- [Extracted entries]:
++++

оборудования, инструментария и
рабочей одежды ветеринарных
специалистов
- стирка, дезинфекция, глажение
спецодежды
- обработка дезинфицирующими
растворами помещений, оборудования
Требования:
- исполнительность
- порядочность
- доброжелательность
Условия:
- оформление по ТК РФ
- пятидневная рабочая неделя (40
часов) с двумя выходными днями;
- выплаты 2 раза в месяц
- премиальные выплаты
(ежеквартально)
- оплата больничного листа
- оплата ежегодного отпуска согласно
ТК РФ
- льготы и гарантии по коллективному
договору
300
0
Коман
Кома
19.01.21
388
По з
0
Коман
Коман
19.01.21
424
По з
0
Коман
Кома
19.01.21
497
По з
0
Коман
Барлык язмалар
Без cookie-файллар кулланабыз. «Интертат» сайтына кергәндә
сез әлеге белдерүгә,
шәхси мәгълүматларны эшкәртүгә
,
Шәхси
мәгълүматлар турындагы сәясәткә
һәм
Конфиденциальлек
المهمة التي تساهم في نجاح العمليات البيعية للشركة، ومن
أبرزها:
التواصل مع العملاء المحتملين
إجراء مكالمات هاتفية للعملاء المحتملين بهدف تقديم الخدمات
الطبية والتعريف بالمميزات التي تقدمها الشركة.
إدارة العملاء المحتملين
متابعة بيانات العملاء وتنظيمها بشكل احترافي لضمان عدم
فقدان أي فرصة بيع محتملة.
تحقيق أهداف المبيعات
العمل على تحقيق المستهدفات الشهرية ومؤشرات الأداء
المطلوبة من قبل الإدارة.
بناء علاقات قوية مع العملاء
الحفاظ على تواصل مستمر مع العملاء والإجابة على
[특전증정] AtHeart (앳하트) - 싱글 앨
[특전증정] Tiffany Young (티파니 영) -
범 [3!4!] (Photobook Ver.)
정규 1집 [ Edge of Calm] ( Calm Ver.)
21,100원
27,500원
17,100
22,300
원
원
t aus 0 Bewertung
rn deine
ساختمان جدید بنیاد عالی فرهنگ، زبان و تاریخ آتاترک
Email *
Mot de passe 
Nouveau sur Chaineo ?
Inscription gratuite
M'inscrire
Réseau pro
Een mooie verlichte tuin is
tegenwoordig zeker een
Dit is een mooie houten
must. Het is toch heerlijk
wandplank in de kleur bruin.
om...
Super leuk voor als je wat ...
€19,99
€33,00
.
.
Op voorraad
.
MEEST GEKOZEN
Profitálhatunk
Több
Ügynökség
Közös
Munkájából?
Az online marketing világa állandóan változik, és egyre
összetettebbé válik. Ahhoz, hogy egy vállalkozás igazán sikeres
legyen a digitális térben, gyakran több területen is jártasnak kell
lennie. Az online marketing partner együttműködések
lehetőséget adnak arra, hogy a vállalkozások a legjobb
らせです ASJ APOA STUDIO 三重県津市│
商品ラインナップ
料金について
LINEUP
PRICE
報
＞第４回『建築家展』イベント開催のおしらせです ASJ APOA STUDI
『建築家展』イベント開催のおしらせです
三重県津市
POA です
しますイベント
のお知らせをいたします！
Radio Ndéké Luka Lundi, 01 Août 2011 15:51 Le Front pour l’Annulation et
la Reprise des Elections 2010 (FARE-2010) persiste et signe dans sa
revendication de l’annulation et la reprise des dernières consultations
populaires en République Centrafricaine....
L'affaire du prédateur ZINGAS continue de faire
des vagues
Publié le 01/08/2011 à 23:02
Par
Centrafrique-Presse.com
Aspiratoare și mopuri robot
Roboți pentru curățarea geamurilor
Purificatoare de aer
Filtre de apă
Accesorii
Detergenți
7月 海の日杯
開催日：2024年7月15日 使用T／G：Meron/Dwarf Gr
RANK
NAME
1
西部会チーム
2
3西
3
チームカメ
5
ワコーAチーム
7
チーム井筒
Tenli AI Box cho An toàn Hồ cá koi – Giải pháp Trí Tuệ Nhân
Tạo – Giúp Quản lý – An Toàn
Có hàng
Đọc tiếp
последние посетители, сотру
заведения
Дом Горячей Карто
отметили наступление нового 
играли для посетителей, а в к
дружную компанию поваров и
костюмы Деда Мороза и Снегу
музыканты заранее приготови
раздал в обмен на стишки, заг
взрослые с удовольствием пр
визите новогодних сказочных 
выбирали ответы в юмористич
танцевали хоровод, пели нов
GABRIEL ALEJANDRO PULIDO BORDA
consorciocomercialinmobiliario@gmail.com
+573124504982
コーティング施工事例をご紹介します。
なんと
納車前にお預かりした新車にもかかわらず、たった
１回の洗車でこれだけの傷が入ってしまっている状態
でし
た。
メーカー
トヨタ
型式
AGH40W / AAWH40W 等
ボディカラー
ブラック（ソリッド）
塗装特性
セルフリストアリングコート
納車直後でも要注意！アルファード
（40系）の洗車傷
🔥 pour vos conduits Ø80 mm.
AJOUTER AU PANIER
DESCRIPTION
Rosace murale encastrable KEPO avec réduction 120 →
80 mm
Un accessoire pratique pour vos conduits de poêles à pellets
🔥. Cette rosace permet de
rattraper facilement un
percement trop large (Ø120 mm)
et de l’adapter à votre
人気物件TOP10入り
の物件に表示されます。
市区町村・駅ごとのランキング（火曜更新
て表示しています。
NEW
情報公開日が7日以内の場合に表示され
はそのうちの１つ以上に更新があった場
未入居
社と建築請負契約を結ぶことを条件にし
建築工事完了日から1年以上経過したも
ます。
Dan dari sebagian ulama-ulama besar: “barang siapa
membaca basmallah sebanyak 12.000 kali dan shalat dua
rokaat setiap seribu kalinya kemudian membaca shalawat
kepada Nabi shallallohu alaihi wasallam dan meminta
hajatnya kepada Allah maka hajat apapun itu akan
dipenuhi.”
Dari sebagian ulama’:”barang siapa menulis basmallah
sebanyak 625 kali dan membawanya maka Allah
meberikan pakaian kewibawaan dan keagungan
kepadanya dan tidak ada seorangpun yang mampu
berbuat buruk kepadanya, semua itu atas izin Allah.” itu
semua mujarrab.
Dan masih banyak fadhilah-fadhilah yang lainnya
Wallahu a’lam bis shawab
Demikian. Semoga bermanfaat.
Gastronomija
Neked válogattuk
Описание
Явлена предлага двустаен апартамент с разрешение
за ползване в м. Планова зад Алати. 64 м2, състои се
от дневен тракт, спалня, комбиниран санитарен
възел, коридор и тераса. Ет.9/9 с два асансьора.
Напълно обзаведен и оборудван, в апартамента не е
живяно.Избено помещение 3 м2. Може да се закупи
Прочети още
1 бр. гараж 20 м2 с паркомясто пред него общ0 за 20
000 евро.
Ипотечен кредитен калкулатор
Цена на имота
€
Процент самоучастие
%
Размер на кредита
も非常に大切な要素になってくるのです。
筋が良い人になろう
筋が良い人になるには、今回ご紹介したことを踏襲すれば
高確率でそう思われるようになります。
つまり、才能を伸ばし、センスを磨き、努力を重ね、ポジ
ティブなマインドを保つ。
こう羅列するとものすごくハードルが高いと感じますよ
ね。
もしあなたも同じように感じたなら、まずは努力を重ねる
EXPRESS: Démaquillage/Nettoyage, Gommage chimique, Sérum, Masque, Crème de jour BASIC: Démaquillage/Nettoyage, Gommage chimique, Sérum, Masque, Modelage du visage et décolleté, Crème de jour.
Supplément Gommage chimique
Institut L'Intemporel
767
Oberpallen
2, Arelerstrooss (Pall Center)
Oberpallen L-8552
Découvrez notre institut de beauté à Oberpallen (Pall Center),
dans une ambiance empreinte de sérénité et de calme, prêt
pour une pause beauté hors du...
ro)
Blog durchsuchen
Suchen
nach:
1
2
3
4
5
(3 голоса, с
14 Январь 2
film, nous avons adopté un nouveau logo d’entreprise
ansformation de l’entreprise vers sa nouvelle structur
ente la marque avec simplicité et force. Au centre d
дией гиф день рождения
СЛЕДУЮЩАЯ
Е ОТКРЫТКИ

++++

- [What you will do]:
Starting at the first line of the records, print each line exactly, stopping after the line that contains "összetettebbé válik. Ahhoz, hogy".

- [Response area]:
оборудования, инструментария и
рабочей одежды ветеринарных
специалистов
- стирка, дезинфекция, глажение
спецодежды
- обработка дезинфицирующими
растворами помещений, оборудования
Требования:
- исполнительность
- порядочность
- доброжелательность
Условия:
- оформление по ТК РФ
- пятидневная рабочая неделя (40
часов) с двумя выходными днями;
- выплаты 2 раза в месяц
- премиальные выплаты
(ежеквартально)
- оплата больничного листа
- оплата ежегодного отпуска согласно
ТК РФ
- льготы и гарантии по коллективному
договору
300
0
Коман
Кома
19.01.21
388
По з
0
Коман
Коман
19.01.21
424
По з
0
Коман
Кома
19.01.21
497
По з
0
Коман
Барлык язмалар
Без cookie-файллар кулланабыз. «Интертат» сайтына кергәндә
сез әлеге белдерүгә,
шәхси мәгълүматларны эшкәртүгә
,
Шәхси
мәгълүматлар турындагы сәясәткә
һәм
Конфиденциальлек
المهمة التي تساهم في نجاح العمليات البيعية للشركة، ومن
أبرزها:
التواصل مع العملاء المحتملين
إجراء مكالمات هاتفية للعملاء المحتملين بهدف تقديم الخدمات
الطبية والتعريف بالمميزات التي تقدمها الشركة.
إدارة العملاء المحتملين
متابعة بيانات العملاء وتنظيمها بشكل احترافي لضمان عدم
فقدان أي فرصة بيع محتملة.
تحقيق أهداف المبيعات
العمل على تحقيق المستهدفات الشهرية ومؤشرات الأداء
المطلوبة من قبل الإدارة.
بناء علاقات قوية مع العملاء
الحفاظ على تواصل مستمر مع العملاء والإجابة على
[특전증정] AtHeart (앳하트) - 싱글 앨
[특전증정] Tiffany Young (티파니 영) -
범 [3!4!] (Photobook Ver.)
정규 1집 [ Edge of Calm] ( Calm Ver.)
21,100원
27,500원
17,100
22,300
원
원
t aus 0 Bewertung
rn deine
ساختمان جدید بنیاد عالی فرهنگ، زبان و تاریخ آتاترک
Email *
Mot de passe 
Nouveau sur Chaineo ?
Inscription gratuite
M'inscrire
Réseau pro
Een mooie verlichte tuin is
tegenwoordig zeker een
Dit is een mooie houten
must. Het is toch heerlijk
wandplank in de kleur bruin.
om...
Super leuk voor als je wat ...
€19,99
€33,00
.
.
Op voorraad
.
MEEST GEKOZEN
Profitálhatunk
Több
Ügynökség
Közös
Munkájából?
Az online marketing világa állandóan változik, és egyre
összetettebbé válik. Ahhoz, hogy egy vállalkozás igazán sikeres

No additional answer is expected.